(Information shown)
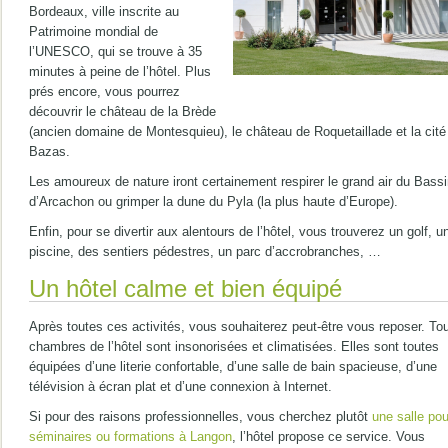
Bordeaux, ville inscrite au
Patrimoine mondial de
l’UNESCO, qui se trouve à 35
minutes à peine de l’hôtel. Plus
prés encore, vous pourrez
découvrir le château de la Brède
(ancien domaine de Montesquieu), le château de Roquetaillade et la cité
Bazas.
Les amoureux de nature iront certainement respirer le grand air du Bass
d’Arcachon ou grimper la dune du Pyla (la plus haute d’Europe).
Enfin, pour se divertir aux alentours de l’hôtel, vous trouverez un golf, u
piscine, des sentiers pédestres, un parc d’accrobranches, …
Un hôtel calme et bien équipé
Après toutes ces activités, vous souhaiterez peut-être vous reposer. To
chambres de l’hôtel sont insonorisées et climatisées. Elles sont toutes
équipées d’une literie confortable, d’une salle de bain spacieuse, d’une
télévision à écran plat et d’une connexion à Internet.
Si pour des raisons professionnelles, vous cherchez plutôt
une salle po
séminaires ou formations à Langon
, l’hôtel propose ce service. Vous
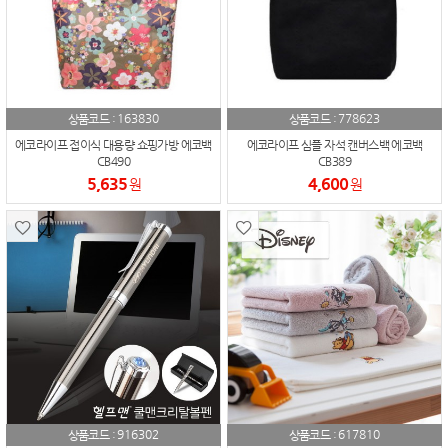
163830
778623
상품코드 :
상품코드 :
에코라이프 접이식 대용량 쇼핑가방 에코백
에코라이프 심플 자석 캔버스백 에코백
CB490
CB389
5,635
4,600
원
원
916302
617810
상품코드 :
상품코드 :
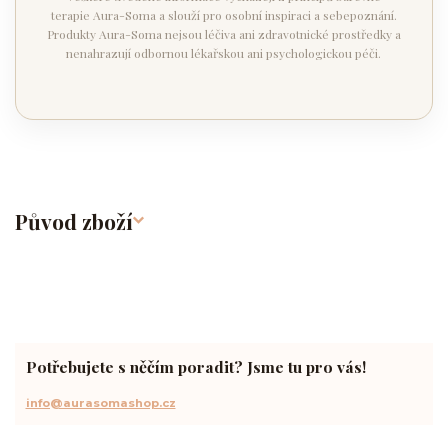
terapie Aura-Soma a slouží pro osobní inspiraci a sebepoznání.
Produkty Aura-Soma nejsou léčiva ani zdravotnické prostředky a
nenahrazují odbornou lékařskou ani psychologickou péči.
Původ zboží
Potřebujete s něčím poradit? Jsme tu pro vás!
info@aurasomashop.cz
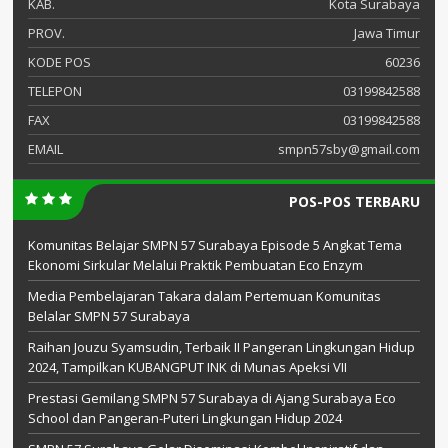
KAB.
Kota Surabaya
PROV.
Jawa Timur
KODE POS
60236
TELEPON
03199842588
FAX
03199842588
EMAIL
smpn57sby@gmail.com
POS-POS TERBARU
Komunitas Belajar SMPN 57 Surabaya Episode 5 Angkat Tema
Ekonomi Sirkular Melalui Praktik Pembuatan Eco Enzym
Media Pembelajaran Takara dalam Pertemuan Komunitas
Belalar SMPN 57 Surabaya
Raihan Jouzu Syamsudin, Terbaik II Pangeran Lingkungan Hidup
2024, Tampilkan KUBANGPUT INK di Munas Apeksi VII
Prestasi Gemilang SMPN 57 Surabaya di Ajang Surabaya Eco
School dan Pangeran-Puteri Lingkungan Hidup 2024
(End Information shown)
Exercise description – Lines containing the word "Surabaya" must all be returned from the material above.

Your solution –
Kota Surabaya
Komunitas Belajar SMPN 57 Surabaya Episode 5 Angkat Tema
Belalar SMPN 57 Surabaya
Prestasi Gemilang SMPN 57 Surabaya di Ajang Surabaya Eco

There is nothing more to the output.